Download or read book Infamy written by Richard Reeves and published by Henry Holt and Company. This book was released on 2015-04-21 with total page 368 pages. Available in PDF, EPUB and Kindle. Book excerpt: A LOS ANGELES TIMES BESTSELLER • A NEW YORK TIMES BOOK REVIEW EDITOR'S CHOICE • Bestselling author Richard Reeves provides an authoritative account of the internment of more than 120,000 Japanese-Americans and Japanese aliens during World War II Less than three months after Japan bombed Pearl Harbor and inflamed the nation, President Roosevelt signed an executive order declaring parts of four western states to be a war zone operating under military rule.
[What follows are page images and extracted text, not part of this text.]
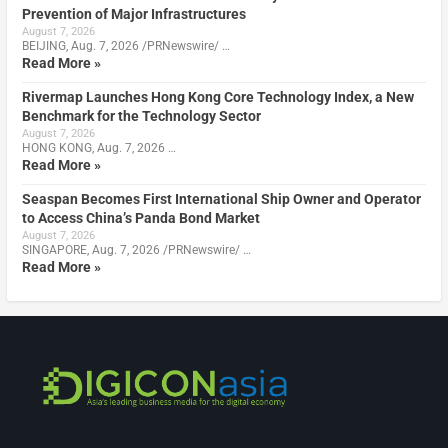
Prevention of Major Infrastructures
August 7, 2026
BEIJING, Aug. 7, 2026 /PRNewswire/ …
Read More »
Rivermap Launches Hong Kong Core Technology Index, a New
Benchmark for the Technology Sector
August 7, 2026
HONG KONG, Aug. 7, 2026 …
Read More »
Seaspan Becomes First International Ship Owner and Operator
to Access China’s Panda Bond Market
August 7, 2026
SINGAPORE, Aug. 7, 2026 /PRNewswire/ …
Read More »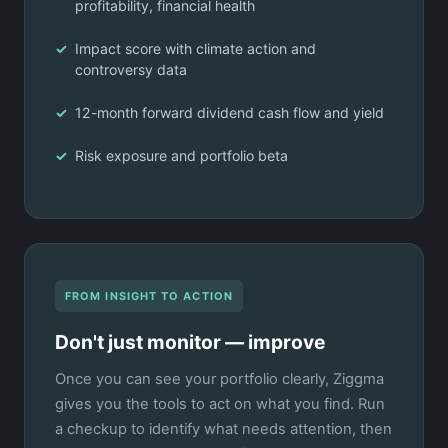
profitability, financial health
Impact score with climate action and
controversy data
12-month forward dividend cash flow and yield
Risk exposure and portfolio beta
FROM INSIGHT TO ACTION
Don't just monitor — improve
Once you can see your portfolio clearly, Ziggma
gives you the tools to act on what you find. Run
a checkup to identify what needs attention, then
The U.S. Army immediately began rounding up thousands of Japanese-Americans, sometimes giving them less than 24 hours to vacate their houses and farms. For the rest of the war, these victims of war hysteria were imprisoned in primitive camps. In Infamy, the story of this appalling chapter in American history is told more powerfully than ever before. Acclaimed historian Richard Reeves has interviewed survivors, read numerous private letters and memoirs, and combed through archives to deliver a sweeping narrative of this atrocity. Men we usually consider heroes-FDR, Earl Warren, Edward R. Murrow-were in this case villains, but we also learn of many Americans who took great risks to defend the rights of the internees. Most especially, we hear the poignant stories of those who spent years in "war relocation camps," many of whom suffered this terrible injustice with remarkable grace. Racism, greed, xenophobia, and a thirst for revenge: a dark strand in the American character underlies this story of one of the most shameful episodes in our history. But by recovering the past, Infamy has given voice to those who ultimately helped the nation better understand the true meaning of patriotism.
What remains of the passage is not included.